Like most fairs, there are also numerous small outdoor shops and food vendors. These range from the typical corn dog and fresh squeezed lemonade to smoked turkey legs and fried vegetables (fried green tomatoes being my favorite, though I was far too full to end up getting them this time), but there are also a lot of specialty foods. The Big E cream puffs are the most famous, though I'll admit to not being a huge cream puff fan, so I don't ever get these. The Craz-E Burger, a cheeseburger with two glazed doughnuts standing in for the bun, has become popular over the last couple years, along with fried kool-aid and fried Oreo cookies. Popular local burger joint White Hut has a spot, and this year offered a burger sandwiched between two waffles. The star rookie this year, however, were EB's fried shepherd's pie balls, pictured above with a fantastic Spaten Oktoberfest draught beer (purchased from a real German, no less!), and they were exceptional. I had them at the suggestion of a co-worker, and by god, he was right on. The crisp, yet tender crust was perfect, the ground beef was succulent and juicy, and both the gravy that the ground beef was swimming in and that which was offered on the side (or poured over the top) were strong, but did not overwhelm any of the other flavors. Lacking only the potato that traditionally comes as a part of shepherd's pie, the standard flavors were all there.

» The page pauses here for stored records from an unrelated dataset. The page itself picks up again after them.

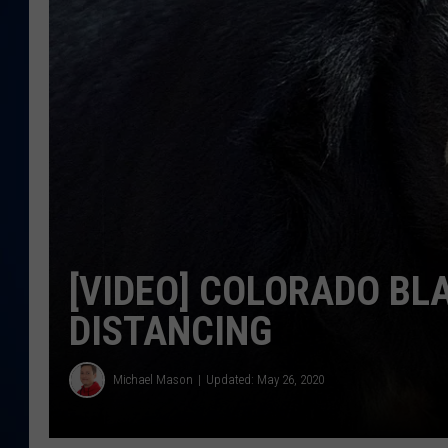
DANIELL
[VIDEO] COLORADO BL
DISTANCING
Michael Mason
Updated: May 26, 2020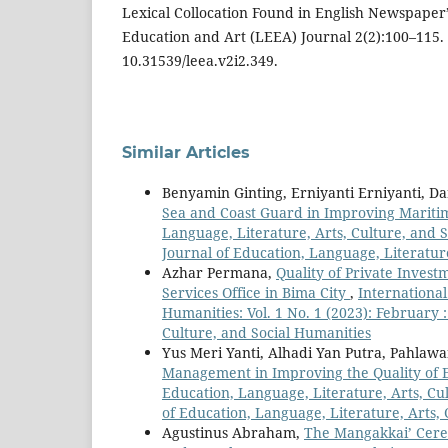
Lexical Collocation Found in English Newspaper’.
Education and Art (LEEA) Journal 2(2):100–115. 
10.31539/leea.v2i2.349.
Similar Articles
Benyamin Ginting, Erniyanti Erniyanti, D
Sea and Coast Guard in Improving Marit
Language, Literature, Arts, Culture, and S
Journal of Education, Language, Literatur
Azhar Permana,
Quality of Private Invest
Services Office in Bima City
,
International
Humanities: Vol. 1 No. 1 (2023): February 
Culture, and Social Humanities
Yus Meri Yanti, Alhadi Yan Putra, Pahla
Management in Improving the Quality of 
Education, Language, Literature, Arts, Cul
of Education, Language, Literature, Arts,
Agustinus Abraham,
The Mangakkai’ Cerem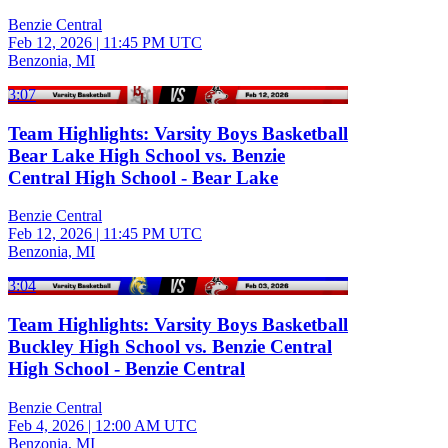
Benzie Central
Feb 12, 2026
|
11:45 PM UTC
Benzonia, MI
3:07
Team Highlights: Varsity Boys Basketball
Bear Lake High School vs. Benzie
Central High School - Bear Lake
Benzie Central
Feb 12, 2026
|
11:45 PM UTC
Benzonia, MI
3:04
Team Highlights: Varsity Boys Basketball
Buckley High School vs. Benzie Central
High School - Benzie Central
Benzie Central
Feb 4, 2026
|
12:00 AM UTC
Benzonia, MI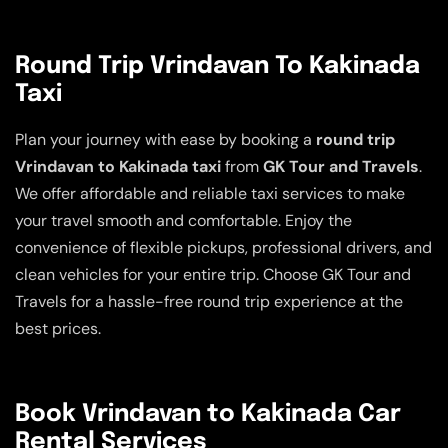
Round Trip Vrindavan To Kakinada
Taxi
Plan your journey with ease by booking a
round trip
Vrindavan to Kakinada taxi
from
GK Tour and Travels
.
We offer affordable and reliable taxi services to make
your travel smooth and comfortable. Enjoy the
convenience of flexible pickups, professional drivers, and
clean vehicles for your entire trip. Choose GK Tour and
Travels for a hassle-free round trip experience at the
best prices.
Book Vrindavan to Kakinada Car
Rental Services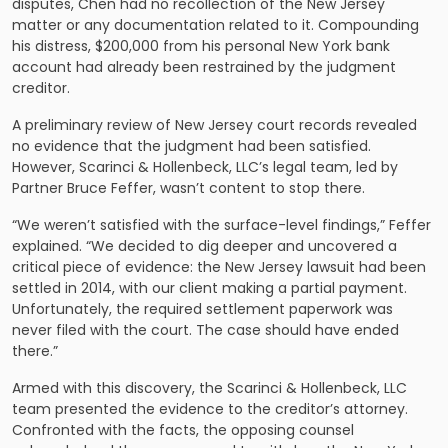
disputes, Chen had no recollection of the New Jersey
matter or any documentation related to it. Compounding
his distress, $200,000 from his personal New York bank
account had already been restrained by the judgment
creditor.
A preliminary review of New Jersey court records revealed
no evidence that the judgment had been satisfied.
However, Scarinci & Hollenbeck, LLC’s legal team, led by
Partner Bruce Feffer, wasn’t content to stop there.
“We weren’t satisfied with the surface-level findings,” Feffer
explained. “We decided to dig deeper and uncovered a
critical piece of evidence: the New Jersey lawsuit had been
settled in 2014, with our client making a partial payment.
Unfortunately, the required settlement paperwork was
never filed with the court. The case should have ended
there.”
Armed with this discovery, the Scarinci & Hollenbeck, LLC
team presented the evidence to the creditor’s attorney.
Confronted with the facts, the opposing counsel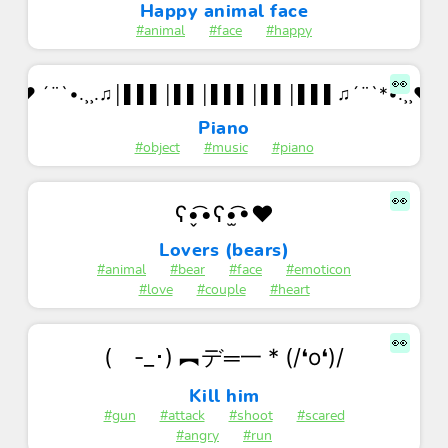
Happy animal face
#animal
#face
#happy
👀
♥ ´¨`•.¸¸.♫│▌▌▌│▌▌│▌▌▌│▌▌│▌▌▌♫´¨`*•.¸¸♥
Piano
#object
#music
#piano
👀
ʕ•̬͡•ʕ•̫͡•♥
Lovers (bears)
#animal
#bear
#face
#emoticon
#love
#couple
#heart
👀
( -_･) ︻デ═一 * (/❛o❛)/
Kill him
#gun
#attack
#shoot
#scared
#angry
#run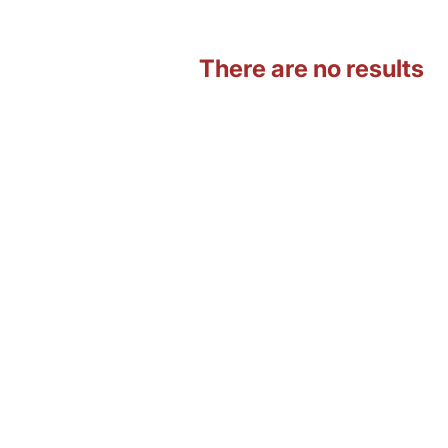
There are no results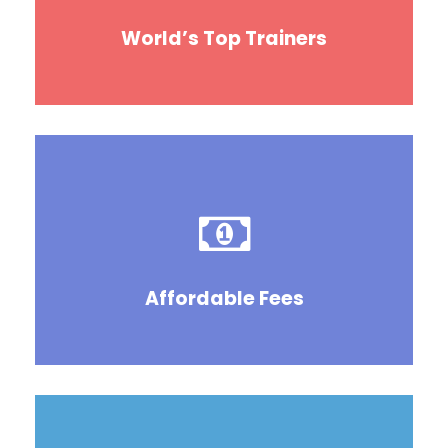
World’s Top Trainers
Affordable Fees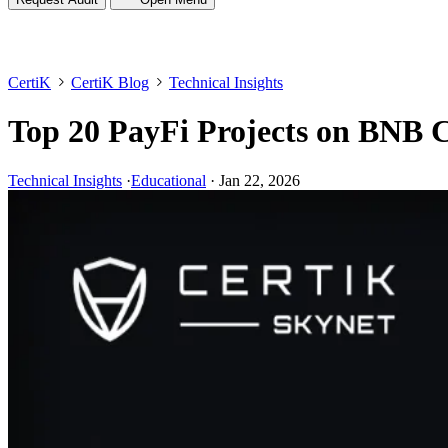
CertiK
CertiK Blog
Technical Insights
Top 20 PayFi Projects on BNB 
Technical Insights
·
Educational
·
Jan 22, 2026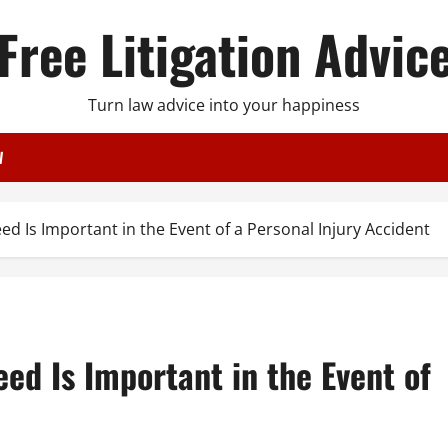
Free Litigation Advic
Turn law advice into your happiness
W
ed Is Important in the Event of a Personal Injury Accident
eed Is Important in the Event of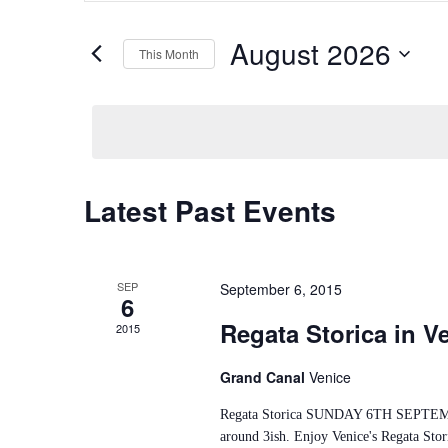
Search
and
for
Views
Events
August 2026
This Month
by
Navigation
Keyword.
Select
date.
Calendar
Latest Past Events
of
Events
SEP
September 6, 2015
6
Regata Storica in V
2015
Grand Canal
Venice
Regata Storica SUNDAY 6TH SEPTEMBER 
around 3ish. Enjoy Venice's Regata Stor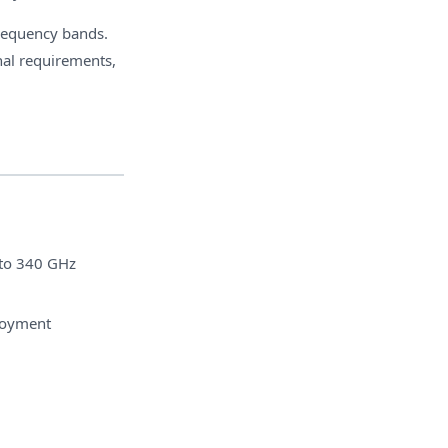
frequency bands.
nal requirements,
 to 340 GHz
ployment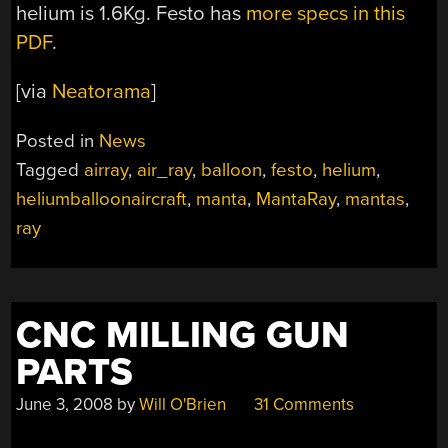
helium is 1.6Kg. Festo has
more specs in this
PDF
.
[via
Neatorama
]
Posted in
News
Tagged
airray
,
air_ray
,
balloon
,
festo
,
helium
,
heliumballoonaircraft
,
manta
,
MantaRay
,
mantas
,
ray
CNC MILLING GUN
PARTS
June 3, 2008
by
Will O'Brien
31 Comments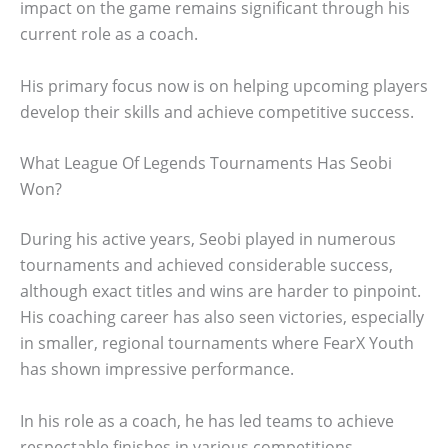
impact on the game remains significant through his
current role as a coach.
His primary focus now is on helping upcoming players
develop their skills and achieve competitive success.
What League Of Legends Tournaments Has Seobi
Won?
During his active years, Seobi played in numerous
tournaments and achieved considerable success,
although exact titles and wins are harder to pinpoint.
His coaching career has also seen victories, especially
in smaller, regional tournaments where FearX Youth
has shown impressive performance.
In his role as a coach, he has led teams to achieve
respectable finishes in various competitions.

Of course I also had a corn dog, which was delicious if unremarkable. They're my all time favorite, so despite the relative lack of ambition and creativity that goes along with them, they are an integral part of my fair experience, and I got one almost immediately upon arriving. I also had chicharrones, which were great, though my buddy Jon, who is inexperienced in the eating of them, ended up with a piece of glass-like pork skin stuck in his gum for a couple hours, but otherwise enjoyed them. A fresh squeezed lemonade was great, but a little overly sweet.
We wandered through the various buildings, including a farm building that had, among other things,a coop of chicks, and an incubator for eggs, from which supposedly over 2200 are hatched during the 17 days of the event. This is also where the alpacas are, as well as llamas, typically some pigs (though I didn't see any this year), and some dogs. There are a couple buildings with vendors selling everything from the kind of stuff you see on late night infomercials to beautiful hand-crafted Japanese silk embroidered pictures, and also a "Winter Wonderland" area presented by Kringle Candle, the newest creation of Yankee Candle founder Michael Kittredge.
All in all, The Big E is a great experience, a lot of fun, though it's rather more commercialized than the old time fairs in the area such as Ashfield's, or the Cummington Fair, but it's also better than the Franklin County Fair, which is really just a smaller version of The Big E at this point, though obviously a bit more locally focused. I strongly recommend it to anyone in the area, or anyone who is interested in traveling to the area in mid to late September.